What’s really cool about Event Grid is that it’s not strictly tied to our services. You can have third-party calls that will create events, and you can also call out to third-party services or applications that you write. You can basically write your own serverless application services using Event Grid as sort of the backbone.

In fact, even just last week we launched an open source model called Cloud Events, which is basically a CNCF-led open source model that will allow pretty much any service anywhere to call into Event Grid and take advantage of it. It’s very cool.

What’s the name of that?

Cloud Events was the CNCF solution, and then Event Grid is the service that we offer.

Gotcha. So did that go through the natural incubation period? Is it a project?

It’s version 0.1, announced last week at KubeCon.

Okay. Well, we’ve missed that. We weren’t there.

I’m sorry, it was in – where was it in?

Copenhagen.

Copenhagen, I was gonna say. It’s far away, but…

Yeah, it was a long one.

We came here instead , we would have you (on the podcast)

I owe you, I owe you…

Yes, sir.

I have people who were at both, so just to–

People who were at both? So we’re slacking, is that what you’re saying…?

I didn’t wanna say it, but you said it. [laughter] Yeah, we had people who were there Friday for this announcement, and then flew in this weekend.

Wow. Congratulations, that’s awesome.

Yeah, it was a cool thing.

That is cool.

If you wanna see something super-cool, Friday morning the keynote had a demo that had us, I think it had Google, it had AWS… Basically, it had all the cloud providers taking part in this sort of end-to-end event experience using this Cloud Events thing that we’re part of the work group for… So it’s very, very cool.

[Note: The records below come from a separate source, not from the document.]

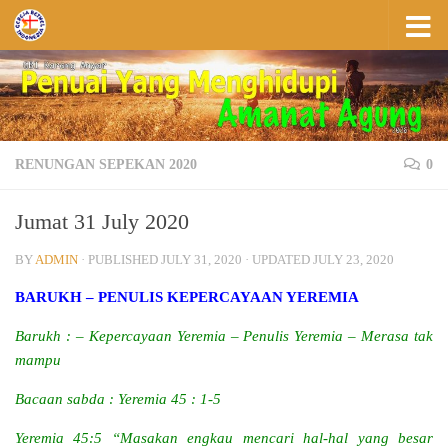
Skip to content
RENUNGAN SEPEKAN 2020
0
Jumat 31 July 2020
BY
ADMIN
· PUBLISHED
JULY 31, 2020
· UPDATED
JULY 23, 2020
BARUKH – PENULIS KEPERCAYAAN YEREMIA
Barukh : – Kepercayaan Yeremia – Penulis Yeremia – Merasa tak
mampu
Bacaan sabda : Yeremia 45 : 1-5
Yeremia 45:5 “Masakan engkau mencari hal-hal yang besar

So this is open source then… Is it an extension of Event Grid?

Cloud Events is a spec that now we’ve implemented.

Okay, gotcha.

[08:03] We were the only cloud actually that did a “You can publish out of Cloud Events”, but many of the cloud providers you could subscribe into. With Event Grid you can both send out Cloud Events format, and listen Cloud Events format. It’s a specification that now you can use, and it’s a nice thing with where events are going and where IoT is going… Having sort of a standard that you can go write your events to is really nice, because it means you’re not tied in with any cloud.

Exactly, which is awesome.

We’re pretty excited to support that.

We like that as users because we think it makes the clouds compete on a level that we would prefer them to compete…

Of quality of service, versus an ability to lock in.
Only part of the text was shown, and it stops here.